Heureusement, le RGPD apporte des éléments qui vont peut-être permettre d’éviter que le consentement dérive en une forme de sacrifice de ses propres droits. On pense à des innovations comme la mise en conformité proactive, le privacy by design et cette notion de consentement libre, explicite et éclairé dont on constate déjà les effets. On a pu voir par exemple la mise en demeure adressée par la CNIL à Whatsapp à l’occasion du transfert des données vers Facebook, estimant que le consentement tel que proposé par cette plateforme ne pouvait pas être valable, parce qu’il devait être donné par les utilisateurs sous peine de devoir supprimer leur compte en cas de refus, ce qui revient à exercer sur eux une forme de « chantage au service ». 
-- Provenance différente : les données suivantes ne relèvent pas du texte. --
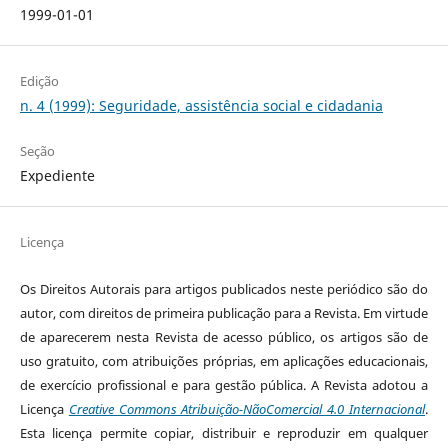
1999-01-01
Edição
n. 4 (1999): Seguridade, assistência social e cidadania
Seção
Expediente
Licença
Os Direitos Autorais para artigos publicados neste periódico são do
autor, com direitos de primeira publicação para a Revista. Em virtude
de aparecerem nesta Revista de acesso público, os artigos são de
uso gratuito, com atribuições próprias, em aplicações educacionais,
de exercício profissional e para gestão pública. A Revista adotou a
Licença
Creative Commons Atribuição-NãoComercial 4.0 Internacional
.
Esta licença permite copiar, distribuir e reproduzir em qualquer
Néanmoins, cette question va devenir centrale à mon sens pour la suite. Il y a déjà un champ du droit qui a beaucoup réfléchi à la question de comment faire pour éviter que les individus consentent contre eux-mêmes : c’est celui du droit social et du droit du travail qui, historiquement, s’est organisé pour éviter que les individus participent à l’affaiblissement de leurs propres droits par leur consentement. Et l’on devrait aujourd’hui s’inspirer des mécanismes du droit du travail pour repenser la protection des données personnelles, notamment parce que les individus sont placés par les plateformes dans une position qui relève de ce que certains sociologues appellent le digital labor, le travail numérique, par lequel ils sont inclus par les plateformes dans un rapport de production des données à valeur économique. L’avenir de la régulation des données devrait être une régulation des travailleurs de la donnée. Antonio Casilli dont je parlais tout à l’heure a d’ailleurs interpellé la CNIL pour lui demander qu’elle change son mode de régulation et qu’elle régule l’environnement numérique sous l’angle du « travail de la donnée ». Cette approche est certainement féconde, mais cela impliquerait de changer très profondément la philosophie de la protection des données parce que cela la ferait évoluer vers ce que l’on pourrait appeler une « protection sociale des données personnelles ». Protéger les personnes pour ne pas que leur consentement affaiblisse leurs propres droits, dans le champ du droit du travail, cela est accompli par le biais des institutions de la protection sociale ; et on pourrait imaginer transposer ces mécanismes dans le champ des données personnelles pour créer une protection sociale des données personnelles. Le RGPD contient quelques éléments qui pourraient aller dans ce sens. On peut penser notamment aux recours collectifs qui permettront à l’individu de sortir de son isolement et de pouvoir agir en justice pour défendre ses droits de manière collective. Mais il y a certainement beaucoup plus à chercher dans le champ du droit social pour réinventer un droit social des données personnelles et c’est peut-être un des prochains défis qui nous attendent pour poursuivre l’histoire ouverte par la loi de 1978 et réaliser les promesses dont elle était porteuse.